La enfermedad se iba agravando en el enfermo, y ya tenía menos fuerzas, que no le había ocurrido nunca, y el catarro le impedía hablar, obstruyéndole el pecho. En eso le visitó un caballero amigo suyo, que enseñó a los nuestros un remedio bastante eficaz para purgarle el mal, que se hacía con limoncitos y azúcar, que se lo prepararon y le sentó bien. Y queriendo el dicho señor que le dieran más, le exhortaban a tomarlo, añadiendo el P. Rector: “Padre, témelo vuestra paternidad con ganas, porque el Sr.

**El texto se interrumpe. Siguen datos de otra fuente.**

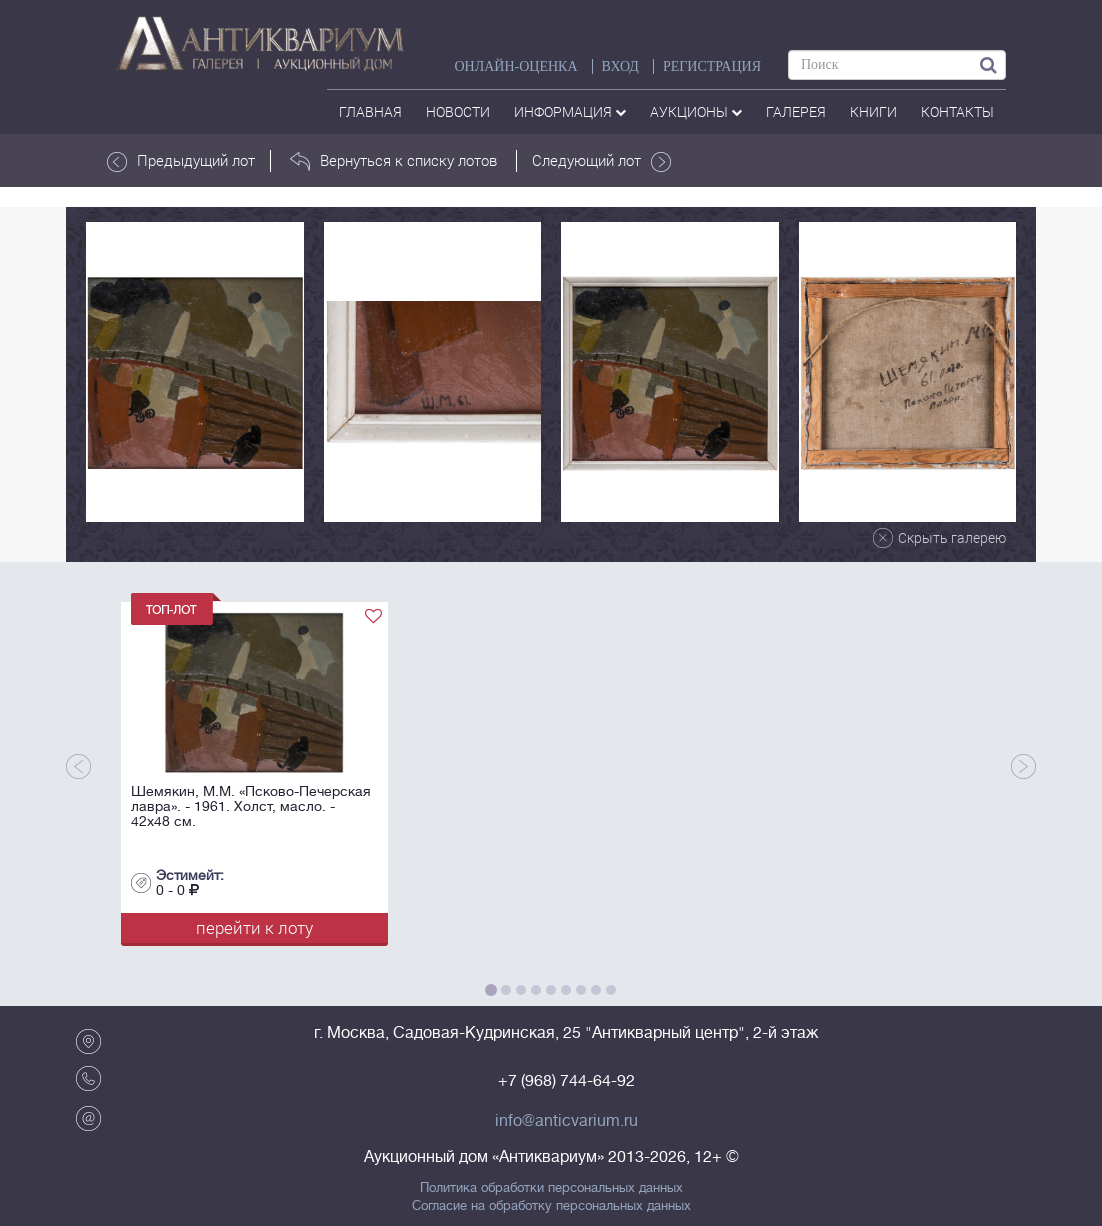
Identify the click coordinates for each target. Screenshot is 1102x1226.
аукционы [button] (696, 111)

Corchetti me ha dicho que es el rey de Inglaterra quien lo inventó, así que tiene que ser cosa buena”. Cuando lo oyó el Padre comenzó a decir en alta voz: “¡no lo quiero, no lo quiero, que es cosa de herejes!” Le respondieron los padres: “Padre, los limoncitos son de Roma; el azúcar viene de España o de Sicilia. ¿Qué importa el rey Carlos, que ya murió?”, y otras cosas, que no sirvieron para nada más que para hacerle decir con mayor sentimiento: “no lo quiero, no lo quiero, que lo inventó un hereje”, demostrando hasta los últimos días de su vida la observancia en la que había vivido en su obediencia a la Santa Iglesia Romana, de la cual “desde su juventud hizo acopio de doctrina, y hasta encanecer encontró sabiduría”[Notas 5]. Ocurrieron otras cosas admirables, que poco esperaban aquellos religiosos que lo observaban aquellos días, que lo hacían más digno de admiración, que se hubieran anotado, como era el deber, pero al estar siempre engañados por los médicos, que siempre decían que el enfermo no tenía fiebre, no se preocuparon de observarlo todo.